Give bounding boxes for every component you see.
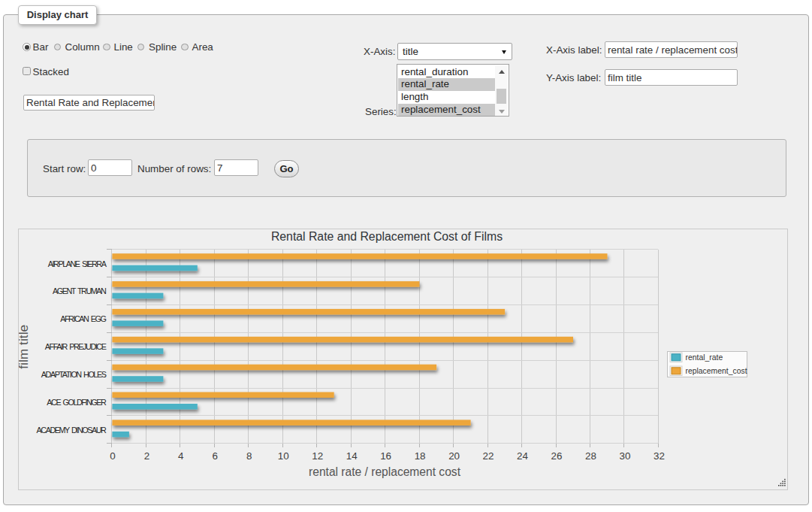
svg-text:AFFAIR PREJUDICE: AFFAIR PREJUDICE — [45, 342, 107, 351]
svg-text:rental_rate: rental_rate — [686, 353, 723, 362]
svg-text:20: 20 — [448, 450, 460, 462]
svg-text:12: 12 — [312, 450, 323, 462]
svg-text:Rental Rate and Replacement Co: Rental Rate and Replacement Cost of Film… — [271, 230, 503, 243]
svg-text:10: 10 — [278, 450, 289, 462]
svg-text:AIRPLANE SIERRA: AIRPLANE SIERRA — [48, 259, 107, 268]
svg-text:14: 14 — [346, 450, 358, 462]
svg-text:ADAPTATION HOLES: ADAPTATION HOLES — [41, 370, 107, 379]
svg-text:32: 32 — [654, 450, 665, 462]
svg-text:30: 30 — [619, 450, 630, 462]
svg-text:rental rate / replacement cost: rental rate / replacement cost — [309, 465, 461, 478]
svg-text:6: 6 — [213, 450, 218, 462]
svg-text:24: 24 — [517, 450, 528, 462]
svg-text:ACADEMY DINOSAUR: ACADEMY DINOSAUR — [37, 426, 107, 435]
svg-text:16: 16 — [380, 450, 391, 462]
svg-text:8: 8 — [246, 450, 252, 462]
svg-text:26: 26 — [551, 450, 563, 462]
svg-text:AGENT TRUMAN: AGENT TRUMAN — [53, 286, 106, 295]
svg-text:AFRICAN EGG: AFRICAN EGG — [60, 314, 106, 323]
svg-text:film title: film title — [19, 325, 31, 369]
svg-text:replacement_cost: replacement_cost — [686, 367, 747, 375]
svg-text:0: 0 — [110, 450, 115, 462]
svg-text:4: 4 — [178, 450, 184, 462]
svg-text:2: 2 — [144, 450, 149, 462]
svg-text:ACE GOLDFINGER: ACE GOLDFINGER — [47, 398, 107, 407]
svg-text:28: 28 — [585, 450, 596, 462]
svg-text:18: 18 — [415, 450, 426, 462]
svg-text:22: 22 — [483, 450, 494, 462]
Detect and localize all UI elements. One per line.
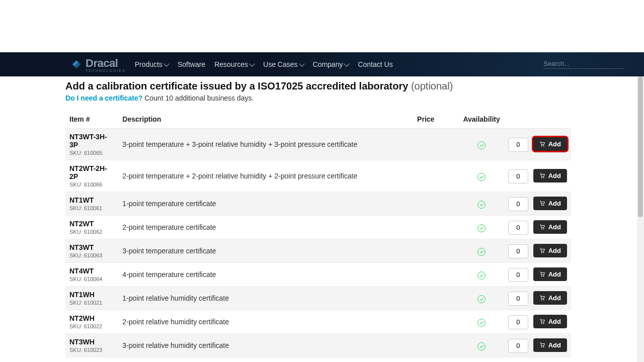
svg-point-10 <box>541 252 542 253</box>
page-heading: Add a calibration certificate issued by … <box>65 80 571 92</box>
search-input[interactable] <box>543 60 628 67</box>
nav-resources[interactable]: Resources <box>214 60 254 68</box>
brand-name: Dracal <box>86 57 118 69</box>
item-sku: SKU: 610062 <box>69 229 114 235</box>
item-description: 3-point temperature certificate <box>118 239 413 263</box>
item-price <box>413 129 459 160</box>
add-to-cart-button[interactable]: Add <box>533 315 567 328</box>
add-button-label: Add <box>548 318 561 325</box>
nav-use-cases[interactable]: Use Cases <box>263 60 303 68</box>
add-to-cart-button[interactable]: Add <box>533 267 567 281</box>
quantity-input[interactable] <box>508 169 528 184</box>
add-to-cart-button[interactable]: Add <box>533 291 567 305</box>
nav-software[interactable]: Software <box>178 60 205 68</box>
item-code: NT1WH <box>69 291 114 299</box>
item-sku: SKU: 610064 <box>69 276 114 282</box>
table-row: NT4WT SKU: 610064 4-point temperature ce… <box>65 263 571 287</box>
nav-contact[interactable]: Contact Us <box>358 60 392 68</box>
main-content: Add a calibration certificate issued by … <box>65 80 571 357</box>
add-to-cart-button[interactable]: Add <box>533 197 567 210</box>
add-to-cart-button[interactable]: Add <box>533 220 567 234</box>
main-nav: Products Software Resources Use Cases Co… <box>135 60 393 68</box>
item-description: 3-point relative humidity certificate <box>118 334 413 357</box>
svg-point-7 <box>543 205 544 206</box>
scroll-thumb[interactable] <box>638 76 643 217</box>
top-nav-bar: Dracal TECHNOLOGIES Products Software Re… <box>0 52 644 76</box>
item-code: NT2WT-2H-2P <box>69 164 114 180</box>
quantity-input[interactable] <box>508 138 528 152</box>
item-price <box>413 239 459 263</box>
item-description: 2-point temperature certificate <box>118 216 413 239</box>
item-sku: SKU: 610065 <box>69 150 114 156</box>
quantity-input[interactable] <box>508 315 528 329</box>
quantity-input[interactable] <box>508 197 528 211</box>
table-row: NT3WT-3H-3P SKU: 610065 3-point temperat… <box>65 129 571 160</box>
item-description: 1-point relative humidity certificate <box>118 287 413 310</box>
column-item: Item # <box>65 110 118 129</box>
svg-point-3 <box>543 145 544 146</box>
item-sku: SKU: 610066 <box>69 182 114 188</box>
column-availability: Availability <box>459 110 504 129</box>
add-to-cart-button[interactable]: Add <box>533 169 567 183</box>
chevron-down-icon <box>164 61 169 66</box>
svg-point-5 <box>543 177 544 178</box>
nav-company[interactable]: Company <box>313 60 349 68</box>
availability-check-icon <box>477 141 486 149</box>
add-button-label: Add <box>548 341 561 349</box>
add-button-label: Add <box>548 140 561 148</box>
table-row: NT2WT-2H-2P SKU: 610066 2-point temperat… <box>65 160 571 192</box>
cart-icon <box>539 342 545 348</box>
availability-check-icon <box>477 173 486 181</box>
table-row: NT2WT SKU: 610062 2-point temperature ce… <box>65 216 571 239</box>
quantity-input[interactable] <box>508 221 528 235</box>
add-button-label: Add <box>548 200 561 207</box>
availability-check-icon <box>477 248 486 256</box>
search-box <box>543 60 624 69</box>
table-row: NT2WH SKU: 610022 2-point relative humid… <box>65 310 571 334</box>
add-to-cart-button[interactable]: Add <box>533 137 567 151</box>
quantity-input[interactable] <box>508 268 528 282</box>
svg-point-8 <box>541 228 542 229</box>
brand-logo[interactable]: Dracal TECHNOLOGIES <box>70 57 126 72</box>
svg-point-14 <box>541 299 542 300</box>
item-code: NT3WT-3H-3P <box>69 133 114 149</box>
vertical-scrollbar[interactable] <box>637 76 644 362</box>
cart-icon <box>539 172 545 178</box>
quantity-input[interactable] <box>508 339 528 353</box>
availability-check-icon <box>477 342 486 350</box>
cart-icon <box>539 247 545 253</box>
svg-point-11 <box>543 252 544 253</box>
quantity-input[interactable] <box>508 292 528 306</box>
item-code: NT2WT <box>69 220 114 228</box>
item-description: 2-point temperature + 2-point relative h… <box>118 160 413 192</box>
table-row: NT1WT SKU: 610061 1-point temperature ce… <box>65 192 571 216</box>
nav-products[interactable]: Products <box>135 60 169 68</box>
item-description: 1-point temperature certificate <box>118 192 413 216</box>
chevron-down-icon <box>344 61 350 66</box>
item-sku: SKU: 610061 <box>69 205 114 211</box>
availability-check-icon <box>477 295 486 303</box>
item-price <box>413 216 459 239</box>
svg-point-2 <box>541 145 542 146</box>
certificate-help-link[interactable]: Do I need a certificate? <box>65 94 142 102</box>
svg-point-13 <box>543 276 544 277</box>
availability-check-icon <box>477 272 486 280</box>
item-sku: SKU: 610022 <box>69 323 114 329</box>
add-button-label: Add <box>548 294 561 302</box>
add-to-cart-button[interactable]: Add <box>533 244 567 257</box>
svg-point-19 <box>543 346 544 347</box>
quantity-input[interactable] <box>508 244 528 258</box>
cart-icon <box>539 271 545 277</box>
add-to-cart-button[interactable]: Add <box>533 338 567 352</box>
availability-check-icon <box>477 224 486 232</box>
item-price <box>413 287 459 310</box>
cart-icon <box>539 200 545 206</box>
chevron-down-icon <box>299 61 304 66</box>
item-price <box>413 160 459 192</box>
item-code: NT4WT <box>69 267 114 275</box>
svg-point-15 <box>543 299 544 300</box>
add-button-label: Add <box>548 247 561 254</box>
item-sku: SKU: 610021 <box>69 300 114 306</box>
item-price <box>413 334 459 357</box>
brand-logo-icon <box>70 58 83 70</box>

§ **Problem details**: Spot the lines above that mention "Resources" and copy them.

§ **Result**:
nav-resources[interactable]: Resources <box>214 60 254 68</box>
main-nav: Products Software Resources Use Cases Co… <box>135 60 393 68</box>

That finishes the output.